An Integrated Methodology for Object Tracking Applications under Illumination Changes

Andres Alarcon-Ramierz
Seminar

Video Object Tracking is currently an active area of research in several images processing applications suchlike traffic controlling, video compression, surveillance, human-computer interaction, and video editing. Object tracking algorithms strive to detect and track a determined moving object through a sequence of images. Regularly, these object tracking algorithms use and correlate many pre-processing tasks, such as motion estimation and image segmentation. However, researchers struggle with several challenging problems like changes in illumination in the scene, severe occlusion, or abrupt changes in object motion which affect the object tracking task.

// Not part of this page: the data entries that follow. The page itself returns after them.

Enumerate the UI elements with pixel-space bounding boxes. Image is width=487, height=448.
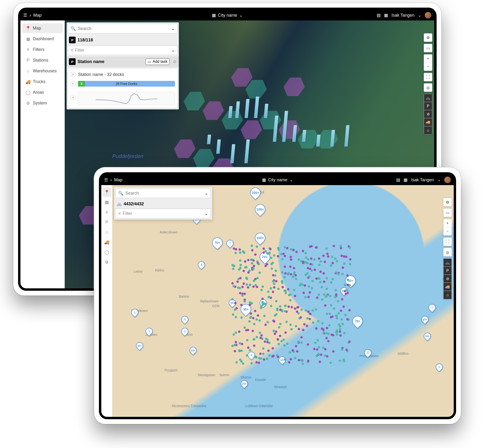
vehicle-dot[interactable] — [262, 347, 264, 350]
qr-icon[interactable]: ▤ — [396, 177, 400, 183]
vehicle-dot[interactable] — [346, 318, 349, 320]
vehicle-dot[interactable] — [321, 286, 323, 288]
vehicle-dot[interactable] — [251, 330, 254, 332]
vehicle-dot[interactable] — [298, 258, 300, 261]
cluster-pin[interactable]: 70+ — [350, 314, 365, 328]
vehicle-dot[interactable] — [254, 253, 257, 256]
vehicle-dot[interactable] — [294, 307, 296, 310]
vehicle-dot[interactable] — [291, 306, 293, 308]
vehicle-dot[interactable] — [288, 361, 290, 364]
cluster-pin[interactable]: 10+ — [134, 341, 145, 351]
breadcrumb[interactable]: Map — [33, 13, 42, 18]
vehicle-dot[interactable] — [233, 333, 235, 336]
vehicle-dot[interactable] — [253, 323, 255, 325]
vehicle-dot[interactable] — [266, 252, 268, 255]
vehicle-dot[interactable] — [293, 289, 295, 291]
vehicle-dot[interactable] — [340, 318, 343, 321]
vehicle-dot[interactable] — [310, 257, 313, 260]
vehicle-dot[interactable] — [307, 267, 309, 269]
vehicle-dot[interactable] — [255, 318, 258, 321]
vehicle-dot[interactable] — [248, 320, 251, 323]
vehicle-dot[interactable] — [286, 343, 288, 345]
vehicle-dot[interactable] — [252, 267, 255, 270]
vehicle-dot[interactable] — [274, 274, 276, 277]
vehicle-dot[interactable] — [270, 257, 273, 259]
vehicle-dot[interactable] — [294, 295, 296, 297]
vehicle-dot[interactable] — [340, 247, 342, 249]
vehicle-dot[interactable] — [279, 309, 282, 311]
vehicle-dot[interactable] — [326, 288, 328, 290]
vehicle-dot[interactable] — [342, 266, 344, 269]
vehicle-dot[interactable] — [272, 291, 274, 293]
vehicle-dot[interactable] — [294, 357, 296, 359]
vehicle-dot[interactable] — [349, 258, 352, 261]
vehicle-dot[interactable] — [239, 342, 241, 344]
vehicle-dot[interactable] — [239, 259, 241, 262]
vehicle-dot[interactable] — [287, 288, 289, 290]
vehicle-dot[interactable] — [253, 356, 256, 358]
vehicle-dot[interactable] — [339, 360, 341, 362]
vehicle-dot[interactable] — [326, 313, 328, 315]
vehicle-dot[interactable] — [270, 305, 272, 307]
vehicle-dot[interactable] — [285, 321, 288, 323]
vehicle-dot[interactable] — [289, 351, 291, 353]
vehicle-dot[interactable] — [329, 313, 331, 315]
vehicle-dot[interactable] — [294, 274, 297, 276]
cluster-pin[interactable]: 100+ — [253, 231, 267, 245]
vehicle-dot[interactable] — [243, 282, 245, 285]
vehicle-dot[interactable] — [288, 305, 290, 308]
layer-truck-button[interactable]: 🚚 — [424, 118, 432, 126]
vehicle-dot[interactable] — [311, 280, 314, 282]
vehicle-dot[interactable] — [326, 295, 328, 297]
cluster-pin[interactable]: 1 — [434, 362, 444, 372]
vehicle-dot[interactable] — [309, 318, 311, 320]
sidebar-item-trucks[interactable]: 🚚 — [102, 237, 111, 247]
vehicle-dot[interactable] — [335, 271, 338, 274]
search-input[interactable] — [125, 191, 203, 196]
vehicle-dot[interactable] — [327, 255, 329, 258]
vehicle-dot[interactable] — [255, 361, 258, 364]
vehicle-dot[interactable] — [307, 343, 309, 346]
vehicle-dot[interactable] — [303, 323, 306, 326]
vehicle-dot[interactable] — [242, 362, 244, 365]
vehicle-dot[interactable] — [331, 278, 334, 280]
vehicle-dot[interactable] — [257, 314, 259, 317]
vehicle-dot[interactable] — [289, 299, 291, 301]
vehicle-dot[interactable] — [290, 328, 293, 330]
vehicle-dot[interactable] — [243, 251, 245, 254]
city-selector[interactable]: ▦ City name ⌄ — [262, 177, 293, 183]
vehicle-dot[interactable] — [249, 304, 251, 306]
vehicle-dot[interactable] — [309, 291, 311, 294]
vehicle-dot[interactable] — [279, 323, 282, 325]
vehicle-dot[interactable] — [323, 331, 325, 334]
vehicle-dot[interactable] — [315, 308, 317, 311]
vehicle-dot[interactable] — [304, 252, 307, 254]
vehicle-dot[interactable] — [239, 264, 242, 266]
vehicle-dot[interactable] — [236, 307, 238, 310]
vehicle-dot[interactable] — [339, 328, 341, 330]
vehicle-dot[interactable] — [341, 348, 343, 351]
vehicle-dot[interactable] — [281, 282, 283, 284]
sidebar-item-areas[interactable]: ◯ — [102, 248, 111, 257]
user-name[interactable]: Isak Tangen — [411, 177, 434, 183]
vehicle-dot[interactable] — [320, 353, 322, 356]
vehicle-dot[interactable] — [290, 248, 292, 250]
vehicle-dot[interactable] — [322, 255, 325, 257]
vehicle-dot[interactable] — [307, 258, 309, 261]
vehicle-dot[interactable] — [296, 350, 298, 352]
vehicle-dot[interactable] — [272, 355, 275, 357]
vehicle-dot[interactable] — [234, 302, 237, 304]
vehicle-dot[interactable] — [283, 339, 285, 341]
vehicle-dot[interactable] — [269, 248, 272, 250]
vehicle-dot[interactable] — [238, 330, 240, 333]
vehicle-dot[interactable] — [300, 336, 303, 339]
sidebar-item-dashboard[interactable]: ▦ — [102, 198, 111, 207]
vehicle-dot[interactable] — [244, 293, 246, 295]
vehicle-dot[interactable] — [328, 324, 330, 327]
layer-house-button[interactable]: ⌂ — [443, 291, 452, 299]
vehicle-dot[interactable] — [311, 287, 313, 289]
cluster-pin[interactable]: 70+ — [210, 235, 225, 250]
vehicle-dot[interactable] — [319, 361, 321, 363]
vehicle-dot[interactable] — [320, 260, 322, 263]
vehicle-dot[interactable] — [281, 271, 283, 274]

Existing object tracking algorithms are used successfully to track a moving object through a sequence of images with a low grade of complexity. Meaning by low grade of complexity the spatial or temporal smoothness presented by a given set of images which causes that a moving object to be easily detected. Additionally, the presence of non-uniform illumination in a sequence of images, which is a phenomenon commonly presented in outdoor and indoor environments, is rarely dealt by existing algorithms. Therefore, there exists the need to explore a new methodology which tackles this problem. The primary contribution of this work is a methodology to deal with object tracking tasks in sequence of frames exposed to non-uniform illumination conditions.